Papua yang Merana, Papua yang Meradang


Oleh Enny Nurafifah
Komunitas Muslimah Rindu Jannah

Belum selesai dengan gempa di Turki beberapa waktu lalu yang menarik empati dan simpati dunia, di tanah air tepatnya di Jayapura, Papua juga telah terjadi gempa berkekuatan magnitudo 5,2 pada 9 Februari 2023. Badan Meteorologi Klimatologi dan Geofisika (BMKG) mengungkapkan sudah ada lebih dari 1.000 gempa menggoyang Jayapura, Papua, sejak awal Januari 2023 hingga 9 Februari 2023 (CNN Indonesia, 9/2/2023).

Kepala Pusat Gempa bumi dan Tsunami BMKG Daryono menjelaskan kawasan gempa di Jayapura merupakan wilayah yang rawan pergeseran akibat kondisi batuan rapuh. Kedalaman gempa bumi ini relatif dangkal, di mana pembentukan batuan itu tidak sekompak pada kedalaman puluhan hingga ratusan kilometer sehingga sangat mudah dengan pergerakan itu menimbulkan gempa.

Diberitakan BNPB (Badan Nasional Penanggulangan Bencan) korban gempa mengungsi mencapai 2.136 jiwa yang tersebar di 15 titik. Ada korban meninggal 4 jiwa. Gempa itu juga menyebabkan sedikitnya 55 bangunan rusak, yaitu 15 rumah rusak berat, satu rumah rusak sedang,serta 28 rumah rusak ringan. (BBC News Indonesia, 10/2/2023)

Sementara itu situasi di Nduga Papua Pegununagan memanas. Gabungan TNI-Polri mengevakuasi 25 warga distrik Paro ke distrik Kenyam ibu kota kabupaten Nduga. Evakuasi ini merupakan yang kedua pasca penyelamatan terhadap 15 pekerja puskesmas yang sempat disandera Kelompok Kriminal Bersenjata (KKB), pimpinan Egianus Kogoya. Sebelumnya sebagaimana diberitakan pesawat Susi Air dibakar oleh KKB di Nduga pada  7 Februari lalu.

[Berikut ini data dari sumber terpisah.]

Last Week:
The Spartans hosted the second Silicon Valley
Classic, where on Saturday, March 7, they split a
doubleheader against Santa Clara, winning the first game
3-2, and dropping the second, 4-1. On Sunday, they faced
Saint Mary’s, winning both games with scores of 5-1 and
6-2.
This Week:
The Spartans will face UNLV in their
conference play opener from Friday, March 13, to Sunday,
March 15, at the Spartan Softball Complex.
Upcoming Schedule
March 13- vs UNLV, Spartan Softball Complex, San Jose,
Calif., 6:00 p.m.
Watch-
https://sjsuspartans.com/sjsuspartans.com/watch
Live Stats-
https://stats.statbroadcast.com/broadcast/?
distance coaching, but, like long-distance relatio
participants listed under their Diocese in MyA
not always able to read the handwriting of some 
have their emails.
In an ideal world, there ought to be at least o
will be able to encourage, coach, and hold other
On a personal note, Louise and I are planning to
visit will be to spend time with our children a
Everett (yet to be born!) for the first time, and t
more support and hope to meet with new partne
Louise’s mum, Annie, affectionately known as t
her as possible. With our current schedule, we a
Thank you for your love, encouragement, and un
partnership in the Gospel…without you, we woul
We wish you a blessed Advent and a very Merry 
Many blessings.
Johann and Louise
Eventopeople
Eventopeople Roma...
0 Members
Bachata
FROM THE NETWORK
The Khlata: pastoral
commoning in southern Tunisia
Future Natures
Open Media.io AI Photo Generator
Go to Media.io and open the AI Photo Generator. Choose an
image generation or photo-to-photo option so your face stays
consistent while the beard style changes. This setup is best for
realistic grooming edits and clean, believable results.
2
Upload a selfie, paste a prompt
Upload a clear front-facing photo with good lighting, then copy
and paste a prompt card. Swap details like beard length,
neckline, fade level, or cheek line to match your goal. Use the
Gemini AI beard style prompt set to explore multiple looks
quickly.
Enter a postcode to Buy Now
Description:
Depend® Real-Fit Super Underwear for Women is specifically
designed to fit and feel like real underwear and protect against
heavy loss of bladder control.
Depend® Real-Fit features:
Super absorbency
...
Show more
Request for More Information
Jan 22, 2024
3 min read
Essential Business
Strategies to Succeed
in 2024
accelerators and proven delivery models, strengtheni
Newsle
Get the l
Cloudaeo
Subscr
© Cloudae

Konflik yang terjadi berlarut-larut baik terror yang dilakukan oleh Kelompok Kriminal Bersenjata (KKB) maupun konflik antar suku makin memperparah kondisi di Papua. Banyak bentrokan dan konflik yang memicu terjadinya pembakaran, perusakan sampai pada pembunuhan.  Polda Papua mencatat, pada 2022 ada sekitar 90 kasus kejahatan yang dilakukan KKB. Dari catatan itu, sedikitnya ada 53 korban meninggal dunia, baik warga sipil, TNI, maupun Polri (CNN Indonesia, 9/2/2023)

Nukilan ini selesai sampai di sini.